Data entries
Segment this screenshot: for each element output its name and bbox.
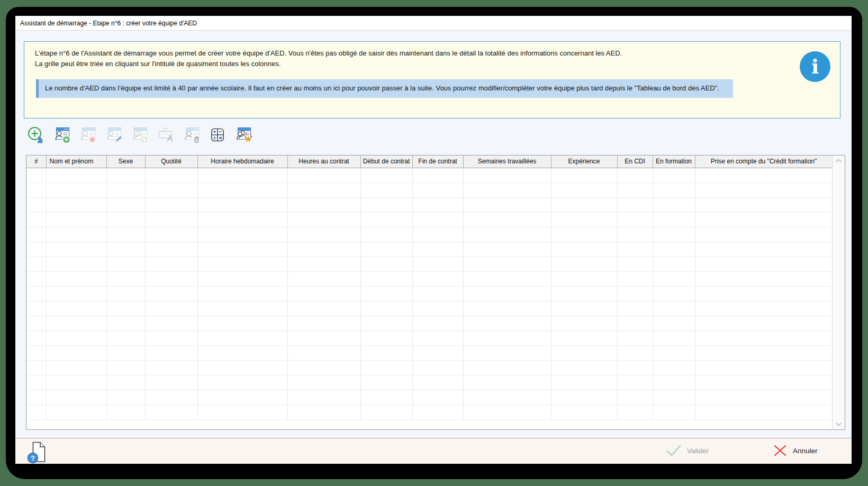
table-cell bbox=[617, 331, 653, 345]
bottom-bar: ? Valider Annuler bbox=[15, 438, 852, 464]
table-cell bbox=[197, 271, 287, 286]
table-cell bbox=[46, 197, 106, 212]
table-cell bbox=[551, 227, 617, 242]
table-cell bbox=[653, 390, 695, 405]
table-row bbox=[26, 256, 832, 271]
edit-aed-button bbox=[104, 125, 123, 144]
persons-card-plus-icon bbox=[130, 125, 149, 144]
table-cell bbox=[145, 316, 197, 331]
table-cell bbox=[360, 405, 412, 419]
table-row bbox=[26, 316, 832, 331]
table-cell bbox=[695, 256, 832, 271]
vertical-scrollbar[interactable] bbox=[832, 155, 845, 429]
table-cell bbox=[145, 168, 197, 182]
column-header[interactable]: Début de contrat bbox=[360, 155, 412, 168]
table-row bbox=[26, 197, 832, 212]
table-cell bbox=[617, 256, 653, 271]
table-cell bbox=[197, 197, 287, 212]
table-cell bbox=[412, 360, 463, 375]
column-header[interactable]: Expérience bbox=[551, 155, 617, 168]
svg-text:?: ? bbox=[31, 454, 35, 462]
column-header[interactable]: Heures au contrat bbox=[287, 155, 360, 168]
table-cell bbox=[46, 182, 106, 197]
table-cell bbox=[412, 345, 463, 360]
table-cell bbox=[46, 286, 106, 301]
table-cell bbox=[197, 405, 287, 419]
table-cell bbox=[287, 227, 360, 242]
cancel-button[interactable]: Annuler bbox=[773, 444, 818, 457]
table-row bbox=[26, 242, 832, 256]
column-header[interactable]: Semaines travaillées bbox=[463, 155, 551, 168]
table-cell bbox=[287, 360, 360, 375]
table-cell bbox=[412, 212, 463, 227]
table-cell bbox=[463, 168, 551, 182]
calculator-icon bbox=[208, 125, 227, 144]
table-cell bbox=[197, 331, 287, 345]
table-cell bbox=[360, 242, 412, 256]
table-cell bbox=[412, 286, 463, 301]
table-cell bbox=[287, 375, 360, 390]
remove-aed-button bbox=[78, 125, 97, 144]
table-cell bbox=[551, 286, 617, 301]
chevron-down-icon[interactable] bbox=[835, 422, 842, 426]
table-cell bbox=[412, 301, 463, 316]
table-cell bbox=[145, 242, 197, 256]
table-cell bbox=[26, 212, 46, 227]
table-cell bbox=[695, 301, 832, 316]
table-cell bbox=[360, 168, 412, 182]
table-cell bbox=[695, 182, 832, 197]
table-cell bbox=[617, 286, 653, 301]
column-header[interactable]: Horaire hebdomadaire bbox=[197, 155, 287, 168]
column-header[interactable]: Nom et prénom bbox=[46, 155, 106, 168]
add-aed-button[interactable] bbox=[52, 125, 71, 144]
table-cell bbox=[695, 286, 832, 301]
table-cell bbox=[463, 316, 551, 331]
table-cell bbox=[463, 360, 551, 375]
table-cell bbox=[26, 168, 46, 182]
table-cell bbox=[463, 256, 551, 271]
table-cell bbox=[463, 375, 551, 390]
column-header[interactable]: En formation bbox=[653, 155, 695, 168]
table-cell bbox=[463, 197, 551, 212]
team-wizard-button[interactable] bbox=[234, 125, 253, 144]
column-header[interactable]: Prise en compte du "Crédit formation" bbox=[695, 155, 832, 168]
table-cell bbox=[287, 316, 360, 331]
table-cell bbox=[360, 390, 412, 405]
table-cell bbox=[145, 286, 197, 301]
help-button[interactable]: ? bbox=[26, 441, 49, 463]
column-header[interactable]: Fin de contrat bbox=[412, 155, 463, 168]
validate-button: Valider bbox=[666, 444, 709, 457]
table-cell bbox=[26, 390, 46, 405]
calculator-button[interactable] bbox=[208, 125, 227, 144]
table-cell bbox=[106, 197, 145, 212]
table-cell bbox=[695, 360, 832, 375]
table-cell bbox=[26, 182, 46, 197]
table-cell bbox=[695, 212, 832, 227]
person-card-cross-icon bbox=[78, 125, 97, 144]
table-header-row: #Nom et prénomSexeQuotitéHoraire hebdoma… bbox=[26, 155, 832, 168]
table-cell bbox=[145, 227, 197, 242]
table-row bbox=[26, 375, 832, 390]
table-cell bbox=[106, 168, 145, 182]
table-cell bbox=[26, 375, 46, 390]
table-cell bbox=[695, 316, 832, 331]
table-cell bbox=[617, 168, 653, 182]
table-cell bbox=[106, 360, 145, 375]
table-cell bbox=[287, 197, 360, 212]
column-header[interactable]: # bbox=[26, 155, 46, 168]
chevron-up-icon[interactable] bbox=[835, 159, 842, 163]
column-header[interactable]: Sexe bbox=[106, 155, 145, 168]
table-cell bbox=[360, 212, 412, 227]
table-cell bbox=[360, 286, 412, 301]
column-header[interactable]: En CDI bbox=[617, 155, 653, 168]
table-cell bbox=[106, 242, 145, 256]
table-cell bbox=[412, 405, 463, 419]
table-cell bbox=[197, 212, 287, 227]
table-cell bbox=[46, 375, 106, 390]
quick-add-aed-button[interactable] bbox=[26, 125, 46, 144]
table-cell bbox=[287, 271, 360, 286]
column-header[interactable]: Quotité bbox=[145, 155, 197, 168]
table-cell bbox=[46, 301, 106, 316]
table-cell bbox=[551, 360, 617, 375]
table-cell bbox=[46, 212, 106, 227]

### What you should do
Transcribe all records verbatim and omit each image.

### Result of the task
Segment this screenshot: for each element output its name and bbox.
table-cell bbox=[617, 331, 653, 345]
bottom-bar: ? Valider Annuler bbox=[15, 438, 852, 464]
table-cell bbox=[197, 271, 287, 286]
table-cell bbox=[46, 197, 106, 212]
table-cell bbox=[551, 227, 617, 242]
table-cell bbox=[653, 390, 695, 405]
table-row bbox=[26, 256, 832, 271]
edit-aed-button bbox=[104, 125, 123, 144]
persons-card-plus-icon bbox=[130, 125, 149, 144]
table-cell bbox=[145, 316, 197, 331]
table-cell bbox=[360, 405, 412, 419]
table-row bbox=[26, 316, 832, 331]
table-cell bbox=[695, 256, 832, 271]
vertical-scrollbar[interactable] bbox=[832, 155, 845, 429]
table-cell bbox=[145, 168, 197, 182]
column-header[interactable]: Début de contrat bbox=[360, 155, 412, 168]
table-row bbox=[26, 197, 832, 212]
table-cell bbox=[617, 256, 653, 271]
table-cell bbox=[197, 197, 287, 212]
table-cell bbox=[412, 360, 463, 375]
column-header[interactable]: Expérience bbox=[551, 155, 617, 168]
svg-text:?: ? bbox=[31, 454, 35, 462]
column-header[interactable]: Heures au contrat bbox=[287, 155, 360, 168]
table-cell bbox=[46, 182, 106, 197]
table-cell bbox=[412, 345, 463, 360]
table-cell bbox=[46, 286, 106, 301]
table-cell bbox=[197, 405, 287, 419]
table-cell bbox=[287, 227, 360, 242]
cancel-button[interactable]: Annuler bbox=[773, 444, 818, 457]
table-row bbox=[26, 242, 832, 256]
column-header[interactable]: Semaines travaillées bbox=[463, 155, 551, 168]
table-cell bbox=[287, 360, 360, 375]
table-cell bbox=[412, 212, 463, 227]
table-cell bbox=[463, 168, 551, 182]
calculator-icon bbox=[208, 125, 227, 144]
table-cell bbox=[197, 331, 287, 345]
table-cell bbox=[360, 242, 412, 256]
table-cell bbox=[412, 286, 463, 301]
table-cell bbox=[287, 375, 360, 390]
remove-aed-button bbox=[78, 125, 97, 144]
table-cell bbox=[551, 286, 617, 301]
chevron-down-icon[interactable] bbox=[835, 422, 842, 426]
table-cell bbox=[412, 301, 463, 316]
table-cell bbox=[145, 242, 197, 256]
table-cell bbox=[26, 212, 46, 227]
table-cell bbox=[695, 301, 832, 316]
table-cell bbox=[360, 168, 412, 182]
table-cell bbox=[695, 182, 832, 197]
table-cell bbox=[617, 286, 653, 301]
column-header[interactable]: Horaire hebdomadaire bbox=[197, 155, 287, 168]
column-header[interactable]: Nom et prénom bbox=[46, 155, 106, 168]
add-aed-button[interactable] bbox=[52, 125, 71, 144]
table-cell bbox=[695, 286, 832, 301]
table-cell bbox=[463, 316, 551, 331]
table-cell bbox=[463, 360, 551, 375]
table-cell bbox=[26, 168, 46, 182]
table-cell bbox=[463, 256, 551, 271]
table-cell bbox=[463, 375, 551, 390]
column-header[interactable]: En formation bbox=[653, 155, 695, 168]
table-cell bbox=[463, 197, 551, 212]
team-wizard-button[interactable] bbox=[234, 125, 253, 144]
column-header[interactable]: Prise en compte du "Crédit formation" bbox=[695, 155, 832, 168]
table-cell bbox=[287, 316, 360, 331]
table-cell bbox=[360, 390, 412, 405]
table-cell bbox=[145, 286, 197, 301]
help-button[interactable]: ? bbox=[26, 441, 49, 463]
column-header[interactable]: Fin de contrat bbox=[412, 155, 463, 168]
validate-button: Valider bbox=[666, 444, 709, 457]
table-cell bbox=[26, 390, 46, 405]
calculator-button[interactable] bbox=[208, 125, 227, 144]
table-cell bbox=[106, 197, 145, 212]
table-cell bbox=[695, 360, 832, 375]
table-cell bbox=[26, 182, 46, 197]
table-cell bbox=[695, 212, 832, 227]
person-card-cross-icon bbox=[78, 125, 97, 144]
table-header-row: #Nom et prénomSexeQuotitéHoraire hebdoma… bbox=[26, 155, 832, 168]
table-cell bbox=[145, 227, 197, 242]
table-row bbox=[26, 375, 832, 390]
table-cell bbox=[106, 168, 145, 182]
table-cell bbox=[26, 375, 46, 390]
table-cell bbox=[695, 316, 832, 331]
table-cell bbox=[617, 168, 653, 182]
table-cell bbox=[106, 360, 145, 375]
table-cell bbox=[287, 197, 360, 212]
column-header[interactable]: # bbox=[26, 155, 46, 168]
chevron-up-icon[interactable] bbox=[835, 159, 842, 163]
column-header[interactable]: Sexe bbox=[106, 155, 145, 168]
table-cell bbox=[360, 212, 412, 227]
table-cell bbox=[360, 286, 412, 301]
column-header[interactable]: En CDI bbox=[617, 155, 653, 168]
table-cell bbox=[106, 242, 145, 256]
table-cell bbox=[412, 405, 463, 419]
table-cell bbox=[197, 212, 287, 227]
table-cell bbox=[46, 375, 106, 390]
quick-add-aed-button[interactable] bbox=[26, 125, 46, 144]
table-cell bbox=[287, 271, 360, 286]
column-header[interactable]: Quotité bbox=[145, 155, 197, 168]
table-cell bbox=[46, 301, 106, 316]
table-cell bbox=[551, 360, 617, 375]
table-cell bbox=[46, 212, 106, 227]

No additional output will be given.